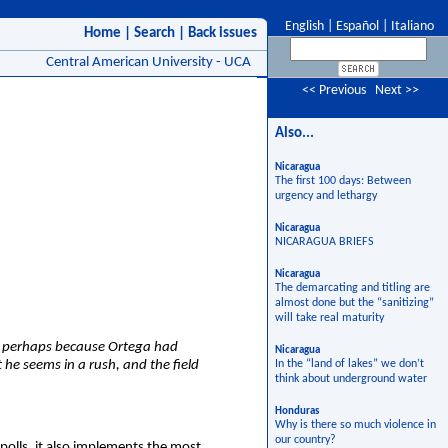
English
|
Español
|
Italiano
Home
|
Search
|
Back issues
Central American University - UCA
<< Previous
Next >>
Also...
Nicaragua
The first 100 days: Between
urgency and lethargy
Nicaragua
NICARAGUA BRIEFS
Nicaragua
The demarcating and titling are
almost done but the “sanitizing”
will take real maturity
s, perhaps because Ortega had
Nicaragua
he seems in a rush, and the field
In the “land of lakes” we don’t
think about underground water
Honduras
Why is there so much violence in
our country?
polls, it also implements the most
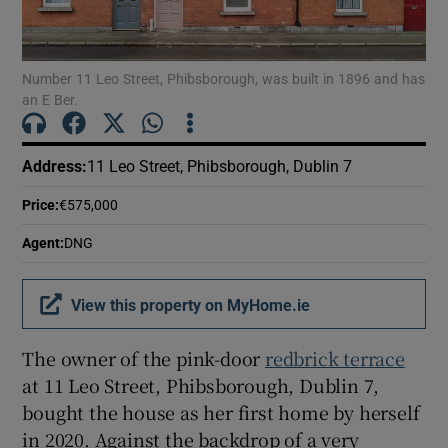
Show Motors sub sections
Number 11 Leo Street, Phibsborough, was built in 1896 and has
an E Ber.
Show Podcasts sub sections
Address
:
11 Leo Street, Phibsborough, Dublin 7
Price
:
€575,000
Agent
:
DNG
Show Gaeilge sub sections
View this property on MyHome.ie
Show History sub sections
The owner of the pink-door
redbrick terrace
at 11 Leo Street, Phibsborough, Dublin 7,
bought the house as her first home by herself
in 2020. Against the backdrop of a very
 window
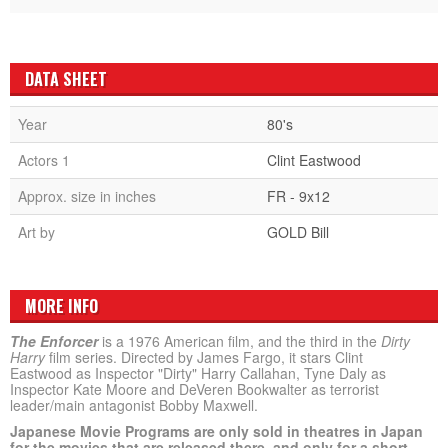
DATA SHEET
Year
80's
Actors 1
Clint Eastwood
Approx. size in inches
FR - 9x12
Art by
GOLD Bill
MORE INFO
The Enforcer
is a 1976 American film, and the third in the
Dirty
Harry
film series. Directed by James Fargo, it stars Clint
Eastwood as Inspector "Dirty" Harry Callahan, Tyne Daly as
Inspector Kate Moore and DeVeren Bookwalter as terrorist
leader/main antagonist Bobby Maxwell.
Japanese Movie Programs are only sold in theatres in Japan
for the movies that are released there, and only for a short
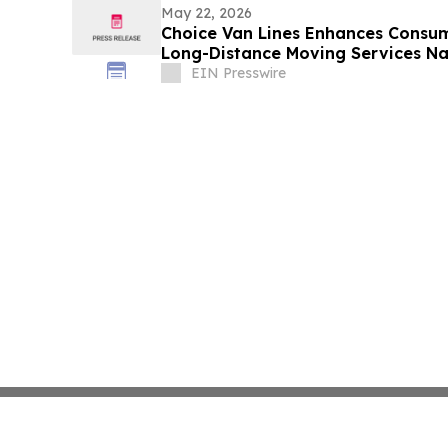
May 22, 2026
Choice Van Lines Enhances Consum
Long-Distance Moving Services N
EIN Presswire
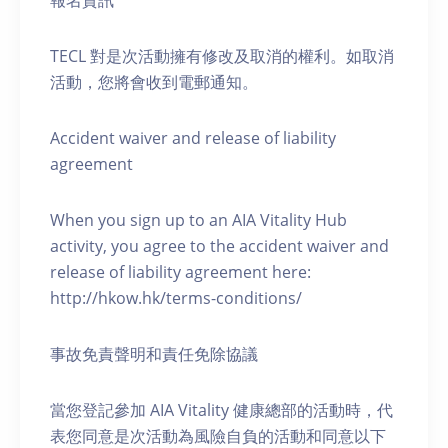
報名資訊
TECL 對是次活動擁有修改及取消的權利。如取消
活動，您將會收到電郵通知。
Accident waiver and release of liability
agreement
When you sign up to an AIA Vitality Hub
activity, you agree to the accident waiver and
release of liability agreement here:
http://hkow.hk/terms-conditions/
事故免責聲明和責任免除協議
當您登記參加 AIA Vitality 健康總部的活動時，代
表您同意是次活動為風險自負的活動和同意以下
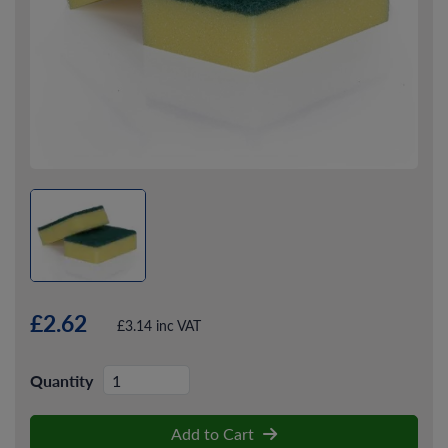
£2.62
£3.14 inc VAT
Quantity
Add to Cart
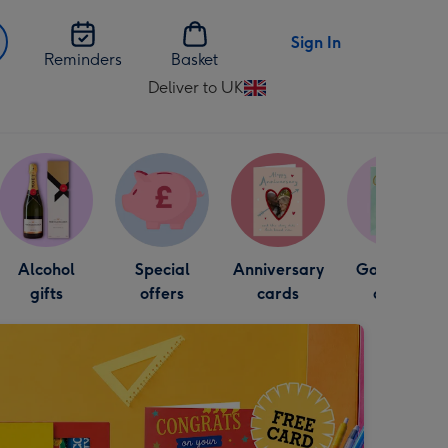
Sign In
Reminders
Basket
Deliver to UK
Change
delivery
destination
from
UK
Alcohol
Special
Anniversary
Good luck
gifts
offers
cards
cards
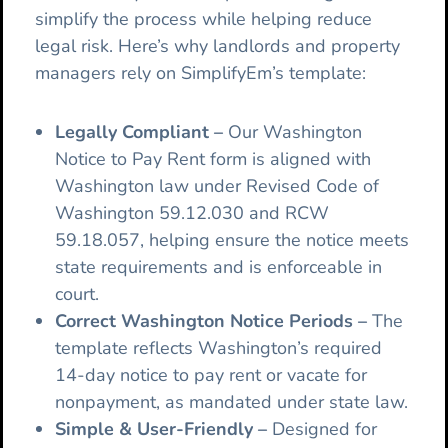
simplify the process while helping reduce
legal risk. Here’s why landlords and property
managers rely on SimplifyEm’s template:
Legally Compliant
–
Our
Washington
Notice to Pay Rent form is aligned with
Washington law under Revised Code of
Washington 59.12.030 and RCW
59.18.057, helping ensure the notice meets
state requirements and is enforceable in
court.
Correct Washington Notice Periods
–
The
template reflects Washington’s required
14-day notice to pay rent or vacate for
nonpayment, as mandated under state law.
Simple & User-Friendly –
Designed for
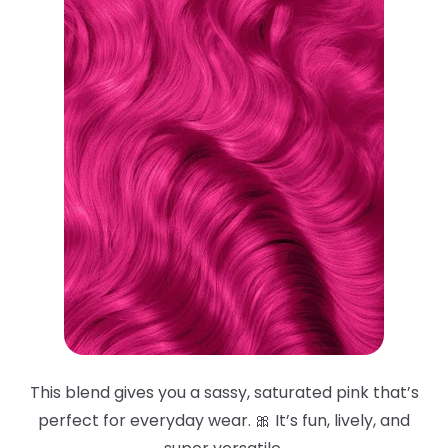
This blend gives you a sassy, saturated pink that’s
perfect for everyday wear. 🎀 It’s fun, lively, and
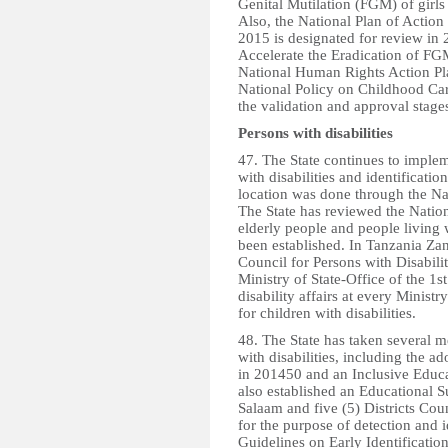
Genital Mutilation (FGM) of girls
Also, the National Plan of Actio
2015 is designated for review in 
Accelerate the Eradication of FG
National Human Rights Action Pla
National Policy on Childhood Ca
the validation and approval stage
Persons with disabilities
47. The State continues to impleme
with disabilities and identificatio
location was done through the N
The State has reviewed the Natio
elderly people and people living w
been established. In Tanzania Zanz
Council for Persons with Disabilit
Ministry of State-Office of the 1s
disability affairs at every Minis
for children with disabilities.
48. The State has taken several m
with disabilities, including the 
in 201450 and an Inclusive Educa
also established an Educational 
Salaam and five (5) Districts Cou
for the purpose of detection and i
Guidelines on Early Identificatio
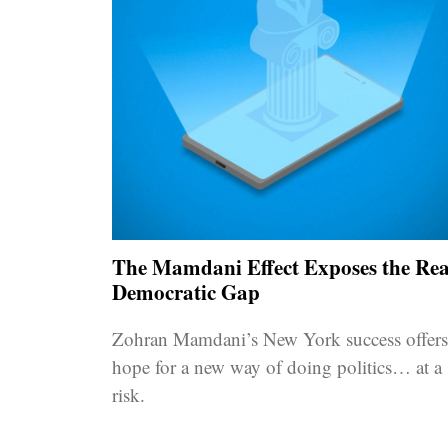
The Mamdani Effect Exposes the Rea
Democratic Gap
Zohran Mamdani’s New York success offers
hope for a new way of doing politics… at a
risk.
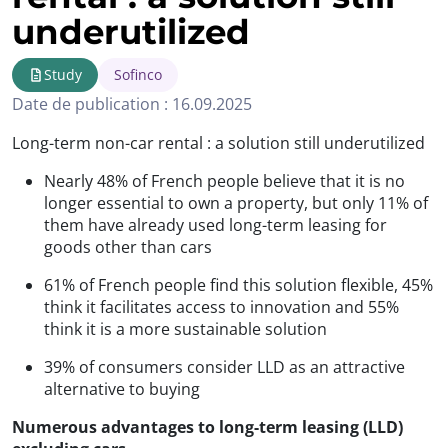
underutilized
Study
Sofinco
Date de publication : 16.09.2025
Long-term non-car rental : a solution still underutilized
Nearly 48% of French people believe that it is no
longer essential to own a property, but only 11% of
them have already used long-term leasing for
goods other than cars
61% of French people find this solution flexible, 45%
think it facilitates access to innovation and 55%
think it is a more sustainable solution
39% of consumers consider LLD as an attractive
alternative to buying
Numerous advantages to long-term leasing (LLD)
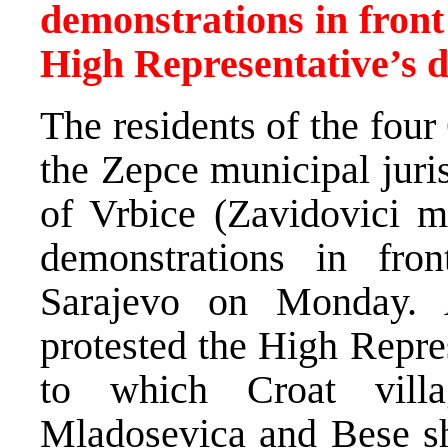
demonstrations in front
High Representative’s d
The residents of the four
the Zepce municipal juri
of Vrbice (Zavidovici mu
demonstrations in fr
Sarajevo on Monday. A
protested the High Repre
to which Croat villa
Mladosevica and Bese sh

Exercise goal –
For each line in the data that holds the word "film", copy the line.

Solution –
is a 1976 American film, and the third in the
film series. Directed by James Fargo, it stars Clint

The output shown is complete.